Concrètement, la méthode choisie par Saint-Lô consiste à séquencer les interventions, en privilégiant d’abord l’enveloppe et les systèmes énergétiques (chauffage, régulation), avant d’envisager l’installation d’énergies renouvelables locales.
Bilan intermédiaire : sur 2022-2023, le montant total investi dépasse 2,8 millions d’euros, pour une économie d’énergie supplémentaire de 850 000 kWh/an (source : ville de Saint-Lô, communication municipale mai 2023).
Valognes : la réponse d’une ville-patrimoine aux défis énergétiques
Valognes, avec son centre ancien et des bâtiments parfois classés, fait face à des contraintes inédites : il s’agit d’agir sans dénaturer le patrimoine architectural. Ici, la démarche s’appuie sur deux leviers simultanés :
- Des rénovations lourdes sur les écoles du centre : en 2022, l’école Pasteur a bénéficié d’un chantier test, combinant isolation laine de bois, fenêtres sur mesure, LED intelligentes, ventilation mécanique contrôlée (VMC). Résultat : -35 % sur la facture énergétique annuelle.

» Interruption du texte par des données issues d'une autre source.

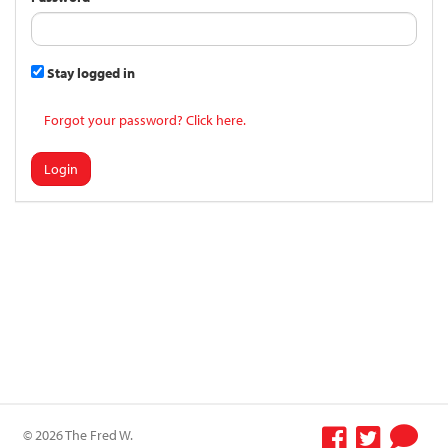
Stay logged in
Forgot your password? Click here.
Login
© 2026 The Fred W.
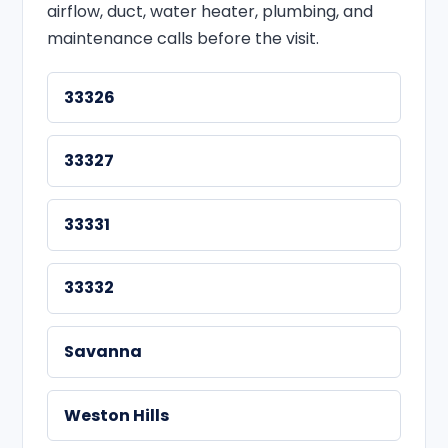
airflow, duct, water heater, plumbing, and
maintenance calls before the visit.
33326
33327
33331
33332
Savanna
Weston Hills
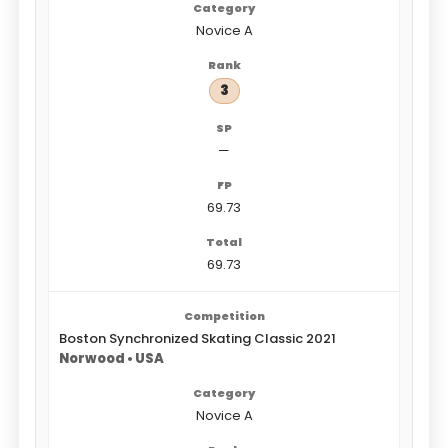
Novice A
3
—
69.73
69.73
Boston Synchronized Skating Classic 2021
Norwood • USA
Novice A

- L’expérimentation d’un “passeport énergétique” pour trois bâtiments publics, incluant un suivi de consommation en temps réel, et une plateforme numérique d’analyse de données (en partenariat avec le SDEM50, syndicat départemental). Objectif : orienter les futurs investissements selon les gains les plus significatifs constatés sur un panel diversifié.

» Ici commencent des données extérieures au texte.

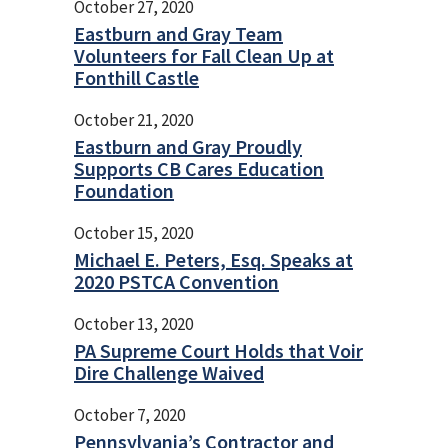
October 27, 2020
Eastburn and Gray Team
Volunteers for Fall Clean Up at
Fonthill Castle
October 21, 2020
Eastburn and Gray Proudly
Supports CB Cares Education
Foundation
October 15, 2020
Michael E. Peters, Esq. Speaks at
2020 PSTCA Convention
October 13, 2020
PA Supreme Court Holds that Voir
Dire Challenge Waived
October 7, 2020
Pennsylvania’s Contractor and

Dans les faits, la collectivité privilégie une logique “petits pas réguliers” plutôt que des chantiers de restructuration massifs, faute de marges financières importantes.
Cherbourg-en-Cotentin : un changement d’échelle après la fusion
Depuis la fusion des cinq communes historiques en 2016, la question de la rénovation énergétique est devenue intercommunale. Cherbourg se distingue par :
- Un “schéma directeur énergie-carbone”, validé en 2021, visant -40 % de consommation énergétique du parc public à l’horizon 2030.
- La rénovation thermique de la médiathèque Jacques-Prévert, avec une réduction de la consommation portée à 110 kWh/m²/an (contre plus de 280 en 2019). Bénéfice annexe : amélioration de la qualité de l’air intérieur.
- L’extension des réseaux de chaleur urbains alimentés en bois énergie (quartiers du centre et d’Équeurdreville), qui permet de mutualiser la transition sur plusieurs dizaines de bâtiments – écoles, gymnases, logements d’urgence.
Dans cette dynamique, Cherbourg mobilise fortement les financements externes, notamment le dispositif “Soutien à l’Investissement Local” (État), la Dotation de Soutien à l’Investissement Public Local (DSIL) et le Fonds Chaleur de l’Ademe.
Un point essentiel : en 2023, près de 2,4 millions d’euros ont été engagés rien que pour la première tranche de travaux (source : Ville de Cherbourg-en-Cotentin, compte administratif 2023).